Rule-based, descriptive analysis only. Derived from peer percentile dimensions. Not investment advice. Peer groups are determined algorithmically based on structural similarity — not by sector classification alone.

How AssetNext Peer Scores Work

AssetNext scores reflect each company's structural position within its functional peer group — not a ranking against all stocks simultaneously. Peers are identified by similarity across eight financial dimensions, including revenue growth trajectory, margin structure, capital intensity, and earnings stability. A score of 75 means the company ranks in the top quartile within its own peer group, not the entire market.

Four dimension scores drive the overall peer score: Growth (revenue trajectory and expansion dynamics), Quality (margin structure and capital efficiency), Valuation (peer-relative pricing on standard multiples), and Stability (earnings consistency and financial predictability). Each dimension is scored 0–100 relative to the peer group, then combined into an overall peer score using equal weighting.
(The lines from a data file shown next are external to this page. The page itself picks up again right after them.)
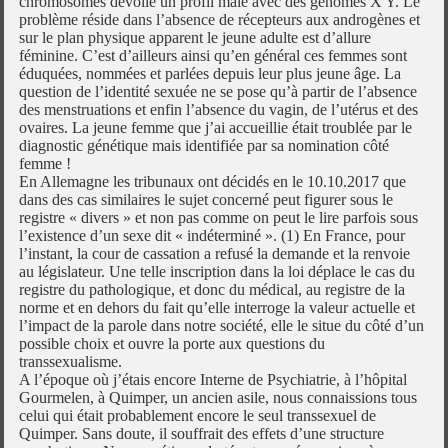
chromosomes dévoile un profil mâle avec des génomes X Y. Le
problème réside dans l’absence de récepteurs aux androgènes et
sur le plan physique apparent le jeune adulte est d’allure
féminine. C’est d’ailleurs ainsi qu’en général ces femmes sont
éduquées, nommées et parlées depuis leur plus jeune âge. La
question de l’identité sexuée ne se pose qu’à partir de l’absence
des menstruations et enfin l’absence du vagin, de l’utérus et des
ovaires. La jeune femme que j’ai accueillie était troublée par le
diagnostic génétique mais identifiée par sa nomination côté
femme !
En Allemagne les tribunaux ont décidés en le 10.10.2017 que
dans des cas similaires le sujet concerné peut figurer sous le
registre « divers » et non pas comme on peut le lire parfois sous
l’existence d’un sexe dit « indéterminé ». (1) En France, pour
l’instant, la cour de cassation a refusé la demande et la renvoie
au législateur. Une telle inscription dans la loi déplace le cas du
registre du pathologique, et donc du médical, au registre de la
norme et en dehors du fait qu’elle interroge la valeur actuelle et
l’impact de la parole dans notre société, elle le situe du côté d’un
possible choix et ouvre la porte aux questions du
transsexualisme.
A l’époque où j’étais encore Interne de Psychiatrie, à l’hôpital
Gourmelen, à Quimper, un ancien asile, nous connaissions tous
celui qui était probablement encore le seul transsexuel de
Quimper. Sans doute, il souffrait des effets d’une structure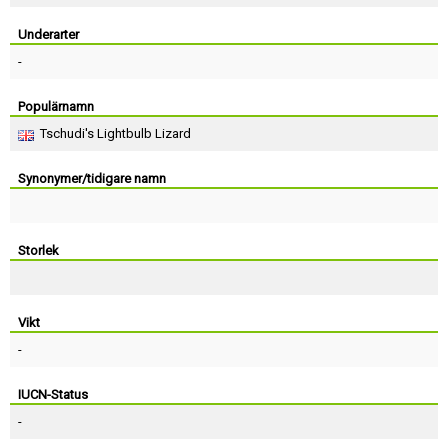
Skapa konto
Underarter
-
Populärnamn
Tschudi's Lightbulb Lizard
Synonymer/tidigare namn
Storlek
Vikt
-
IUCN-Status
-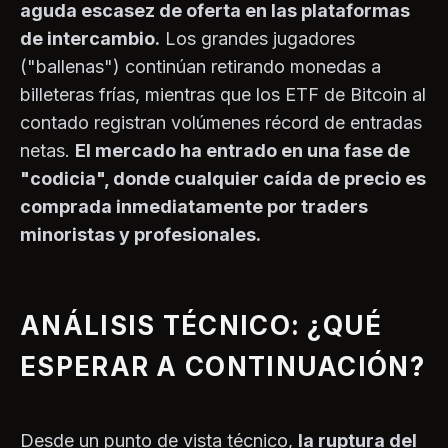
aguda escasez de oferta en las plataformas
de intercambio.
Los grandes jugadores
("ballenas") continúan retirando monedas a
billeteras frías, mientras que los ETF de Bitcoin al
contado registran volúmenes récord de entradas
netas.
El mercado ha entrado en una fase de
"codicia", donde cualquier caída de precio es
comprada inmediatamente por traders
minoristas y profesionales.
ANÁLISIS TÉCNICO: ¿QUÉ
ESPERAR A CONTINUACIÓN?
Desde un punto de vista técnico,
la ruptura del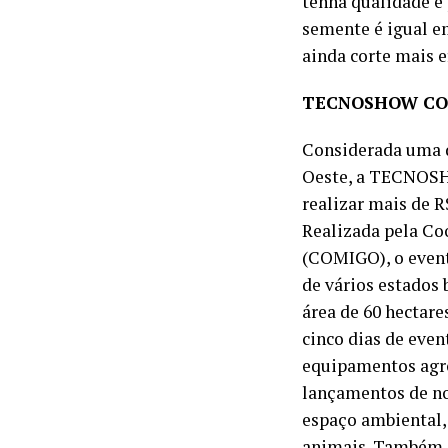
tenha qualidade e 
semente é igual e
ainda corte mais e
TECNOSHOW C
Considerada uma da
Oeste, a TECNOSH
realizar mais de R
Realizada pela Co
(COMIGO), o evento
de vários estados b
área de 60 hectar
cinco dias de even
equipamentos agro
lançamentos de no
espaço ambiental,
animais. Também s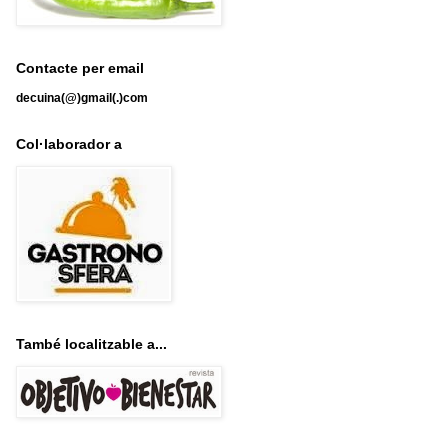
Contacte per email
decuina(@)gmail(.)com
Col·laborador a
També localitzable a...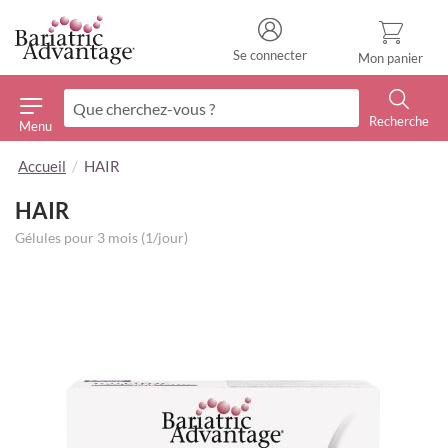
Se connecter
Mon panier
Recherche
Menu
Recherche
Accueil
HAIR
HAIR
Gélules pour 3 mois (1/jour)
Skip
to
the
end
of
the
images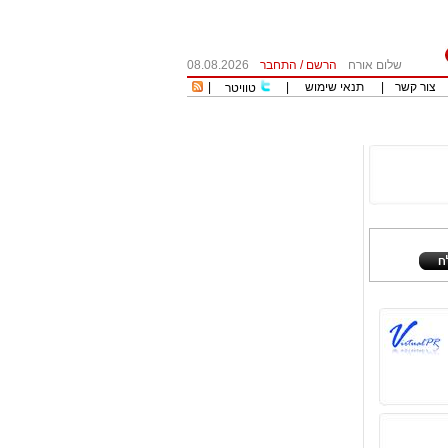
שלום אורח
הרשם
/
התחבר
08.08.2026
צור קשר
|
תנאי שימוש
|
|
טוויטר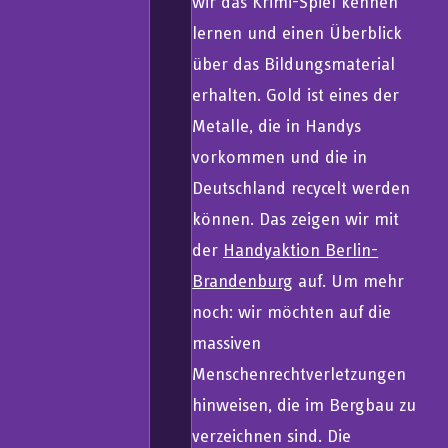
wir das Krimi-Spiel kennen
lernen und einen Überblick
über das Bildungsmaterial
erhalten. Gold ist eines der
Metalle, die in Handys
vorkommen und die in
Deutschland recycelt werden
können. Das zeigen wir mit
der
Handyaktion Berlin-
Brandenburg
auf. Um mehr
noch: wir möchten auf die
massiven
Menschenrechtverletzungen
hinweisen, die im Bergbau zu
verzeichnen sind. Die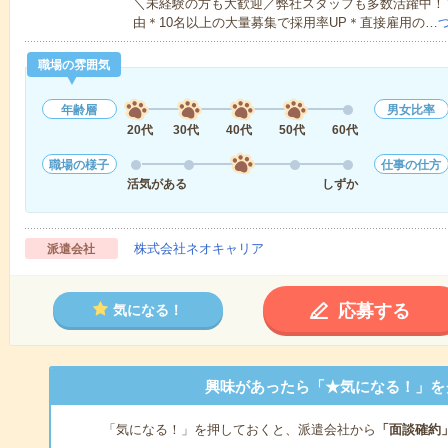
＼未経験の方も大歓迎／弊社スタッフも多数活躍中！▼
由＊10名以上の大量募集で採用率UP＊直接雇用の…
職場の雰囲気
年齢層
男女比率
20代
30代
40代
50代
60代
職場の様子
仕事の仕方
活気がある
しずか
株式会社ネオキャリア
派遣会社
応募する
気になる！
興味があったら「★気になる！」を
「気になる！」を押しておくと、派遣会社から
「面談確約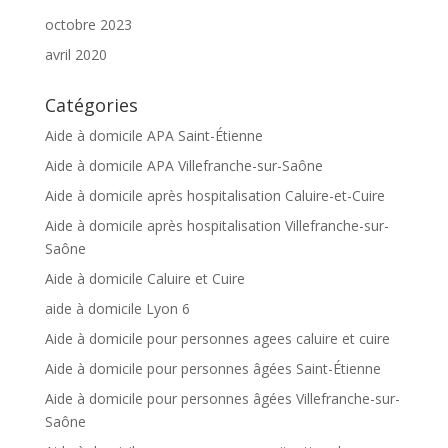
octobre 2023
avril 2020
Catégories
Aide à domicile APA Saint-Étienne
Aide à domicile APA Villefranche-sur-Saône
Aide à domicile après hospitalisation Caluire-et-Cuire
Aide à domicile après hospitalisation Villefranche-sur-
Saône
Aide à domicile Caluire et Cuire
aide à domicile Lyon 6
Aide à domicile pour personnes agees caluire et cuire
Aide à domicile pour personnes âgées Saint-Étienne
Aide à domicile pour personnes âgées Villefranche-sur-
Saône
Because scores are peer-relative, the same company can have slightly different scores in different index universes. On comparison pages, both companies are shown within their shared peer universe wherever possible — so the scores are directly comparable. The peer basis is stated on each score card.

Scores are recalculated periodically as underlying financial data is updated. All analysis is descriptive and rule-based — AssetNext describes structural realities and never issues buy, sell or hold recommendations.